Here is a bit of humour for you. I just saw these signs around the more Eastern areas of Montréal (the most Francophone areas of the city), however I have not seen them in more mixed areas of the city. the likely reason is that the cultural significance of these signs would be easily recognized in the East End where people mostly grew up in French. But they perhaps would not be so recognizable in areas of Montréal with larger anglophone or immigrant communities who have not necessarily grown up in French or perhaps have not lived in Québec for very long (this serves to highlight the demographics and cultural decisions which go into marketing, but which also contributes to the notion of the Two Solitudes).
The cultural reference behind the sign, and how it has been used in this context is hilarious! I laughed out loud the moment I saw the first sign. People around me must have thought I was a “few screws short” when they heard me laugh to myself.
Here is the sign. See if you can understand the cultural subtext (if you have regularly been reading this blog, you may have clued into it).

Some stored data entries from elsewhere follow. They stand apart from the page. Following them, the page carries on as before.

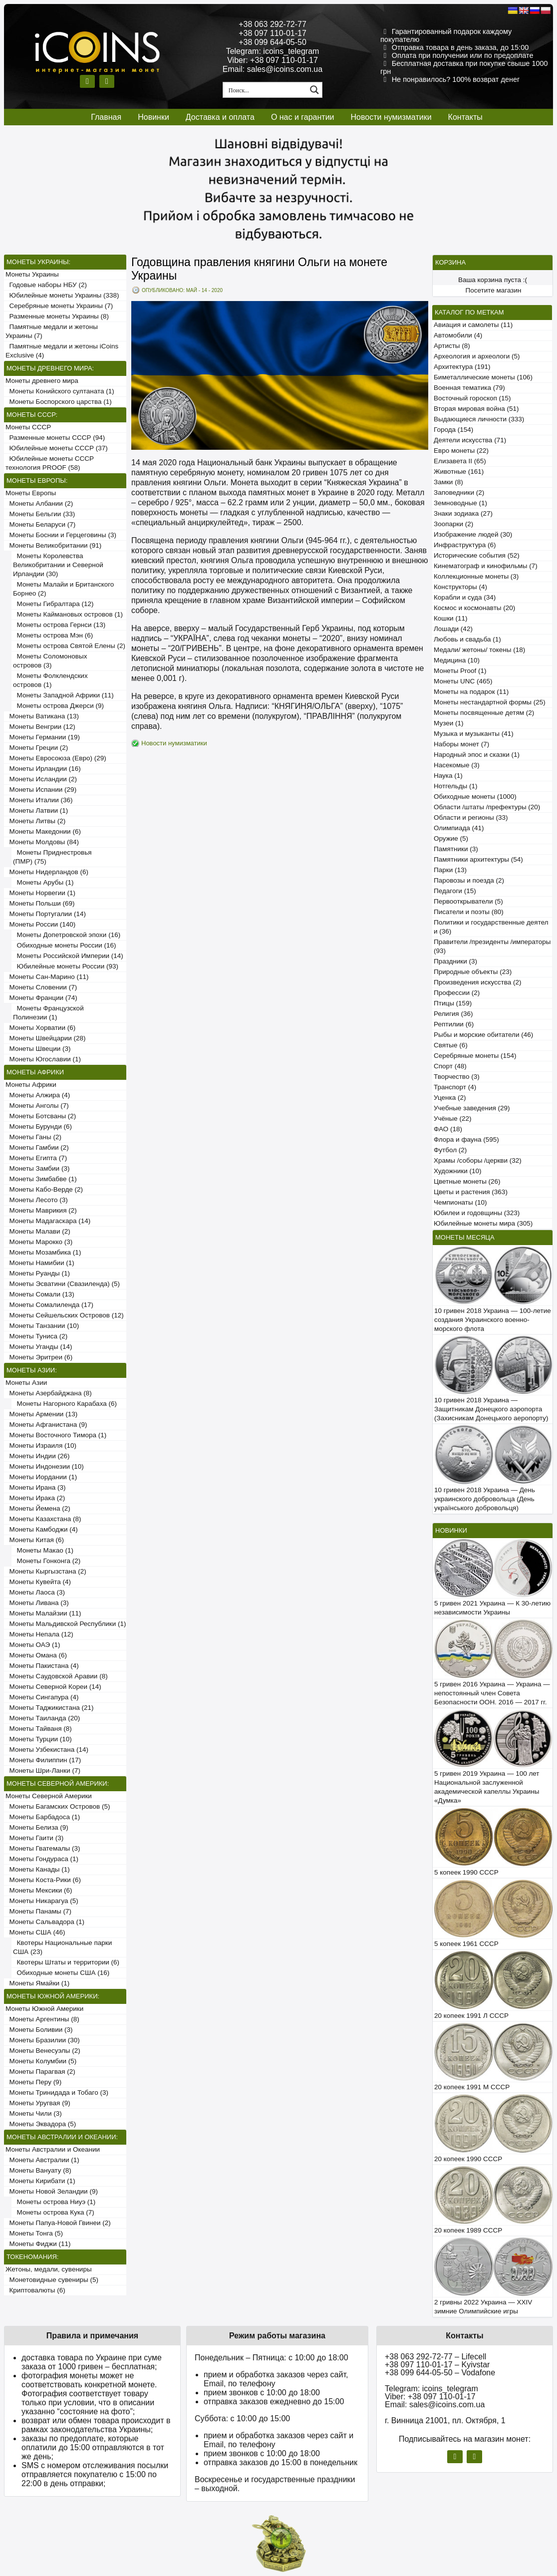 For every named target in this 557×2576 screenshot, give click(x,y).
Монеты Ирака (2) (35, 1498)
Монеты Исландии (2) (41, 779)
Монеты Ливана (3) (37, 1603)
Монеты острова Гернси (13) (59, 625)
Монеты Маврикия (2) (41, 1210)
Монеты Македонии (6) (43, 831)
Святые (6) (451, 1045)
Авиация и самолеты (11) (473, 324)
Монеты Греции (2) (36, 747)
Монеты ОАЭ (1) (32, 1644)
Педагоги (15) (455, 891)
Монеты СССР (28, 427)
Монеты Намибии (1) (39, 1263)
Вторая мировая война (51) (476, 408)
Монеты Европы (30, 493)
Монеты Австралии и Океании (52, 2149)
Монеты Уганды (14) (38, 1346)
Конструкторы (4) (460, 587)
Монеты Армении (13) (41, 1414)
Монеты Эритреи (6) (38, 1357)
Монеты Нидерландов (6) (46, 872)
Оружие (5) (451, 838)
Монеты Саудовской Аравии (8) (56, 1676)
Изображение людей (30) (473, 534)
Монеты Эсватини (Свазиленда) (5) (62, 1284)
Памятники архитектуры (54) (478, 859)
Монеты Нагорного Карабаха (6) (65, 1403)
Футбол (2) (450, 1150)
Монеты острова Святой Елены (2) (69, 645)
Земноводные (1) (460, 503)
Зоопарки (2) (453, 524)
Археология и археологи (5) (477, 356)
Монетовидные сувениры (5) (51, 2279)
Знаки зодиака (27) (463, 513)
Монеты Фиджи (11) (38, 2244)
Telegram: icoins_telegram (272, 51)
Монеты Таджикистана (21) (49, 1707)
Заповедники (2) (459, 492)
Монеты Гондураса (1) (41, 1859)
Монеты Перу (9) (33, 2082)
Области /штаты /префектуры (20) (487, 807)
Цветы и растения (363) (471, 1192)
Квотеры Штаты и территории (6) (66, 1962)
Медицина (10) (457, 660)
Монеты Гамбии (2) (37, 1147)
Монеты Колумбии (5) (40, 2061)
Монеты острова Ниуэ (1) (54, 2202)
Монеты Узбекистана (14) (46, 1749)
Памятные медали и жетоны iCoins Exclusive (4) (61, 350)
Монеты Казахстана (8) (43, 1519)
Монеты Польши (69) (40, 903)
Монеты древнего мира (41, 380)
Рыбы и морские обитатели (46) (483, 1034)
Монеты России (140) (40, 924)
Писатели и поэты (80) (469, 912)
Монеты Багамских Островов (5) (57, 1806)
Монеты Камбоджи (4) (41, 1529)
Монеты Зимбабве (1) (41, 1179)
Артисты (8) (452, 345)
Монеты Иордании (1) (41, 1477)
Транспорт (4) (455, 1087)
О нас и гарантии (302, 117)
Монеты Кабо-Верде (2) (44, 1189)
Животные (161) (459, 471)
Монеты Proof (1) (460, 670)
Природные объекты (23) (473, 971)
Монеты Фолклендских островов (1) (50, 680)
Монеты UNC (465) (463, 681)
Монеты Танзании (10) (42, 1325)
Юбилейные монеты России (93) (65, 966)
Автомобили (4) (458, 335)
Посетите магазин (494, 290)
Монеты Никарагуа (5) (41, 1901)
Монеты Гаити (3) (34, 1838)
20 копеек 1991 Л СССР (471, 2015)
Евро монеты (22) (461, 450)
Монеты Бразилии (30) (42, 2040)
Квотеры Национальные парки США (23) (62, 1947)
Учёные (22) (453, 1118)
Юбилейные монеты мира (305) (483, 1223)
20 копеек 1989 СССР (468, 2230)
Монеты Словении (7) (41, 987)
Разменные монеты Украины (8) (57, 316)
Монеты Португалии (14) (45, 914)
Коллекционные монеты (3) (476, 576)
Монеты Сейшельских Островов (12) (64, 1315)
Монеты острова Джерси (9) (58, 705)
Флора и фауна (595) (466, 1139)
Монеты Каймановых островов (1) (68, 614)
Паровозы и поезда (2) (469, 880)
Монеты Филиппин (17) (43, 1760)
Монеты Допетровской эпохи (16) (66, 935)
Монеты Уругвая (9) (37, 2103)
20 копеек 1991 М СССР (472, 2087)
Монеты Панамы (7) (38, 1911)
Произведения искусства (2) (478, 982)
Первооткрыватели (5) (468, 901)
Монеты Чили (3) (33, 2113)
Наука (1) (448, 775)
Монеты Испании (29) (40, 789)
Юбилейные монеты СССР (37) (56, 448)
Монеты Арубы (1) (43, 882)
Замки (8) (448, 482)
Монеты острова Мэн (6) (53, 635)
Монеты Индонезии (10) (44, 1466)
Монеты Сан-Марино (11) (47, 976)
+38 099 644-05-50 (272, 42)
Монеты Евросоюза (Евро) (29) (55, 758)
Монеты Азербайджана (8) (48, 1393)
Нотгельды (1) (456, 786)
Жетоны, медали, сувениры (48, 2269)
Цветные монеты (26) (467, 1181)
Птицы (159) (453, 1003)
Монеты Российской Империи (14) (68, 956)
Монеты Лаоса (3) (35, 1592)
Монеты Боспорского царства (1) (58, 401)
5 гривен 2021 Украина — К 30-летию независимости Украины (492, 1608)
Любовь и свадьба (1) (467, 639)
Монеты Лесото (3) (36, 1200)
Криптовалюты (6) (35, 2290)
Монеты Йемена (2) (37, 1508)
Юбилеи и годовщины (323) (477, 1213)
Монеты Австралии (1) (42, 2160)
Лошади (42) (453, 629)
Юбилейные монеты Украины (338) (62, 295)
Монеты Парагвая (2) (40, 2071)
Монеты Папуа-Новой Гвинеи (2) (58, 2223)
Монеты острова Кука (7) (53, 2212)
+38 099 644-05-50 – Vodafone (440, 2372)
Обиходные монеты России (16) (64, 945)
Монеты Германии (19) (42, 737)
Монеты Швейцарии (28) (45, 1038)
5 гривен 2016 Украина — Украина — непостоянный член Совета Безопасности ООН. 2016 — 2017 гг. (492, 1693)
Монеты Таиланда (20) (42, 1718)
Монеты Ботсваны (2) (40, 1116)
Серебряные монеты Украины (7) (59, 306)
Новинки (153, 117)
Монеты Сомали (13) (39, 1294)
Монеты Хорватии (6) (40, 1027)
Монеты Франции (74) (41, 997)
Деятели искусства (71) (470, 440)
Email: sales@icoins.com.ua (272, 69)
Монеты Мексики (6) (38, 1890)
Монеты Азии (26, 1382)
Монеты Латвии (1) (36, 810)
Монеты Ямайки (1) (37, 1983)
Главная (106, 117)
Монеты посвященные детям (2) (484, 712)
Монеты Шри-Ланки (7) (42, 1770)
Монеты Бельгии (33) (40, 514)
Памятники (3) (456, 849)
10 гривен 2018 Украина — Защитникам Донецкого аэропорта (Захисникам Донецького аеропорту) (491, 1409)
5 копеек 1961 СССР (466, 1943)
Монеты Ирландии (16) (43, 768)
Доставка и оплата (220, 117)
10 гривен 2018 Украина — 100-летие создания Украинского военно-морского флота (492, 1319)
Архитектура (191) (462, 366)
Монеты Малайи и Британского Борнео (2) (63, 589)
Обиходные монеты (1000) (475, 796)
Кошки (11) (450, 618)
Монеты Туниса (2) (36, 1336)
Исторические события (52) (477, 555)
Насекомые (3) (457, 765)
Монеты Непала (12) (39, 1634)
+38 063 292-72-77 (272, 24)
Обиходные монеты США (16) (61, 1972)
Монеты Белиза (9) (36, 1827)
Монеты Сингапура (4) (42, 1697)
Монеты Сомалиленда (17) (49, 1304)
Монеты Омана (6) (36, 1655)
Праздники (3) (455, 961)
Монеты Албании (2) (39, 503)
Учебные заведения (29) (472, 1108)
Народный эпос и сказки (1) (477, 754)
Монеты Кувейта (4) (38, 1582)
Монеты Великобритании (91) (53, 545)
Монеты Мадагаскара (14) (47, 1221)
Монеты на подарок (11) (471, 691)
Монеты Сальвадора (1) (44, 1922)
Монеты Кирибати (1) (40, 2181)
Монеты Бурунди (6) (38, 1126)
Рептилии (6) (454, 1024)
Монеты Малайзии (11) (43, 1613)
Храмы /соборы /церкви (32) (478, 1160)
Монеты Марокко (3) (38, 1242)
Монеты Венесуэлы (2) (42, 2050)
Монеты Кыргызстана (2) (45, 1571)
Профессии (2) (457, 992)
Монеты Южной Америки (44, 2008)
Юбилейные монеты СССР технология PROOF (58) (49, 463)
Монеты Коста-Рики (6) (43, 1880)
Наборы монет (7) (461, 744)
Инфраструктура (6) (465, 545)
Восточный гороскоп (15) (472, 398)
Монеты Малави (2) (37, 1231)
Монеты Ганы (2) (33, 1137)
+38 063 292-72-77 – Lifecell (435, 2356)
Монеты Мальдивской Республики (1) (65, 1623)
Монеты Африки (30, 1084)
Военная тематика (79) (469, 387)
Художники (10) (457, 1171)
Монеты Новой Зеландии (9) (51, 2191)
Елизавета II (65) (460, 461)
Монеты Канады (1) (37, 1869)
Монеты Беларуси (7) (40, 524)
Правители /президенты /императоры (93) (492, 946)
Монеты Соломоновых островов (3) (50, 660)
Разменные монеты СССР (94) (55, 437)
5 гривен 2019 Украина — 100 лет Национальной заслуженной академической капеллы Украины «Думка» (487, 1787)
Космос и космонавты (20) (474, 608)
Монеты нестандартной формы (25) (490, 702)
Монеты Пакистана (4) (42, 1665)
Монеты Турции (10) (38, 1739)
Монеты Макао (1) (43, 1550)
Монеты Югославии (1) (43, 1059)
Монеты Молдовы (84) (42, 842)
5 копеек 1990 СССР (466, 1872)
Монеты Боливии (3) (39, 2029)
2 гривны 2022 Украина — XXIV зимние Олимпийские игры (483, 2306)
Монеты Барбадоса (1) (42, 1817)
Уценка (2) (450, 1097)
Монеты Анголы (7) (37, 1105)
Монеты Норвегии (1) (40, 893)
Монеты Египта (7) (36, 1158)
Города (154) (453, 429)
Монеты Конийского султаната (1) (59, 391)
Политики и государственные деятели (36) (491, 927)
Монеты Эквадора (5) (40, 2124)
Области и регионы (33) (471, 817)
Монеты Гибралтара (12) (53, 604)
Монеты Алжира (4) (37, 1095)
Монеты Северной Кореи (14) (53, 1686)
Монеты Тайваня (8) (38, 1728)
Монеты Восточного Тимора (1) (55, 1435)
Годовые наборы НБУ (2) (46, 285)
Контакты (465, 117)
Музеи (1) (448, 723)
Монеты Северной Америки (48, 1796)
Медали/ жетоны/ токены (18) (479, 649)
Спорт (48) (450, 1066)
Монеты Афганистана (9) (46, 1424)
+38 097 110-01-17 (272, 33)
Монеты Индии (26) (37, 1456)
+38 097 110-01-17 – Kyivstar (437, 2364)
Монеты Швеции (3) (38, 1048)
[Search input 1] (265, 90)
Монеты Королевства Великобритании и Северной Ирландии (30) (58, 565)
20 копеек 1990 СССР (468, 2159)
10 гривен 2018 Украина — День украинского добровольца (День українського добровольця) (484, 1499)
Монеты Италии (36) (39, 800)
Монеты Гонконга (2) (46, 1561)
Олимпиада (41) (459, 828)
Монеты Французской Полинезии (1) (48, 1012)
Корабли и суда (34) (465, 597)
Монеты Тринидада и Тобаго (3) (56, 2092)
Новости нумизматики (391, 117)
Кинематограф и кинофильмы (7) (486, 566)
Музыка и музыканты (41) (474, 733)
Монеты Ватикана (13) (42, 716)
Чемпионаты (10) (460, 1202)
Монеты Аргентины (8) (42, 2019)
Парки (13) (450, 870)
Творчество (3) (457, 1076)
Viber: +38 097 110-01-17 (272, 60)
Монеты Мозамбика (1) (43, 1252)
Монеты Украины (32, 274)
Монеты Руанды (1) (37, 1273)
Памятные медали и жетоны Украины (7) (51, 331)
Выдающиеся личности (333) (479, 419)
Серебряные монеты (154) (475, 1055)
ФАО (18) (448, 1129)
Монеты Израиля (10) (40, 1445)
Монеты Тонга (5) (34, 2233)
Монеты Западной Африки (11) (63, 695)
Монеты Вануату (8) (38, 2170)
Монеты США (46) (35, 1932)
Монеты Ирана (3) (35, 1487)
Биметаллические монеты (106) (483, 377)
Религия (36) (453, 1013)
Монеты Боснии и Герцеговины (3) (60, 535)
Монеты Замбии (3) (37, 1168)
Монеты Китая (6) (34, 1540)
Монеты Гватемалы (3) (42, 1848)
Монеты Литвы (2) (35, 821)
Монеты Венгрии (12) (40, 726)
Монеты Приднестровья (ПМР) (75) (52, 857) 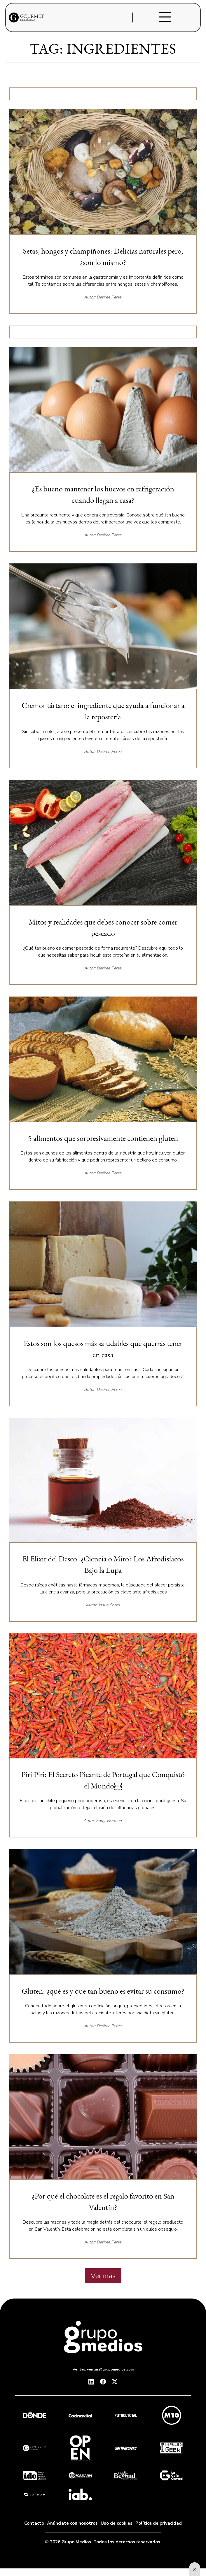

Click the picture to expand it, because you’ll need to read the two larger words at the very bottom of the sign to understand the goal of the sign.
Did you get it?
I’ll give you a hint: Several days ago, in another post, I made a reference to the same pop-cultural sub-context contained in this sign. Here is a second hint: A few months ago, I presented you with a link to video advertisement from the same charitable organization.
Still stumped? I’ll give you the answer in tomorrow’s post.
Here’s the next post with the answer (click here): https://quebeccultureblog.com/2015/03/02/ding-et-dong-196/
And on unrelated language notes… Above I used a couple of slang expressions in English.
1. If you’re wondering how someone might say “a few screws short” in Québec and Canadian French (the expression I used above), you can say a few things:
- Il lui manque un bardeau
- Il lui manque un bardeau dans le pignon
- Il lui manque un bardeau sur sa couverture
- (In Europe, people might say “Il a une araignée dans le plafond”)
2. If you’re wondering how to say “stumped” in French (a word I used above), you can say a couple of things.
- In international French, people say “Ça m’échappe” or “Ça me dépasse”.
- But in very local French in Québec, you’ll also hear “Ça m’embête”.